Il existe un certain nombre de solutions pour vous aider à éliminer le gaspillage nocif pour l’environnement et les coûts supplémentaires liés à l’impression et à l’entreposage d’un trop grand nombre de livres. La gestion prudente de l’inventaire et les tirages modérés peuvent être utiles, mais la plupart des éditeurs appliquent déjà ces principes. L’édition numérique est une solution évidente mais elle n’est ni pratique ni souhaitable pour tous les titres, et ce, pour de nombreuses raisons, notamment : l’importance du livre en tant qu’objet d’art, la difficulté de convertir certains livres au format numérique, un marché qui préfère les livres sur papier et l’incertitude entourant la vente des livres numériques.
L’impression numérique permet aux éditeurs de continuer à offrir des titres sans avoir à réaliser de gros tirages et à engager d’importants frais d’entreposage. L’impression à la demande, plus particulièrement, offre aux éditeurs la possibilité de conserver leurs livres dans des fichiers numériques, prêts à imprimer, et de n’imprimer ces titres qu’au besoin (modèle de l’inventaire zéro) ou en petites quantités (maintien de stocks restreints).
L’impression à la demande peut aider les éditeurs à conserver un fonds actif, à remplir de petites commandes et à gagner en flexibilité pour ce qui est des modèles d’impression. Vous avez besoin d’imprimer en gros caractères? Un bloc de cours personnalisé avec une nouvelle page couverture ? Une édition spéciale ? L’impression à la demande peut répondre à vos besoins. Il est même possible d’adapter les fichiers des ouvrages de fonds et d’en diviser le contenu en blocs en vue de participer à de nouvelles initiatives telles que des articles d’encyclopédie, l’affichage du contenu en ligne et les applications mobiles. Si vous imprimez un titre aux fins d’exportation, vous pouvez établir sur-le-champ le prix d’un titre imprimé à la demande en tenant compte du taux de change et assurer un prix équitable tant pour l’éditeur que pour le consommateur (sur combien de titres vendus en librairie trouve-t-on encore un énorme écart de prix par rapport au prix américain ?).
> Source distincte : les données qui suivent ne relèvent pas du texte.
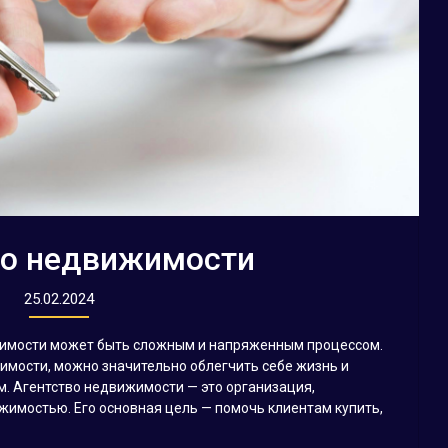
во недвижимости
25.02.2024
жимости может быть сложным и напряженным процессом.
имости, можно значительно облегчить себе жизнь и
. Агентство недвижимости — это организация,
имостью. Его основная цель — помочь клиентам купить,
.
En général, l’impression demande ne saurait remplacer l’impression offset traditionnelle. Les technologies d’impression numérique continuent d’évoluer mais au niveau de la qualité, les différences entre les livres imprimés en offset et les livres imprimés à la demande sont encore perceptibles. Lorsqu’un tirage dépasse les 250 exemplaires par année, l’impression à la demande n’est pas plus rentable que l’impression offset. Cependant, en tant qu’option complémentaire à l’édition traditionnelle, l’impression à la demande occupe un créneau important. En plus des avantages financiers pour les éditeurs, les livres peuvent être offerts indéfiniment. Les ouvrages de fonds canadiens qui se vendent rarement – mais qui se vendent tout de même – ont une immense valeur culturelle et méritent d’être accessibles au public.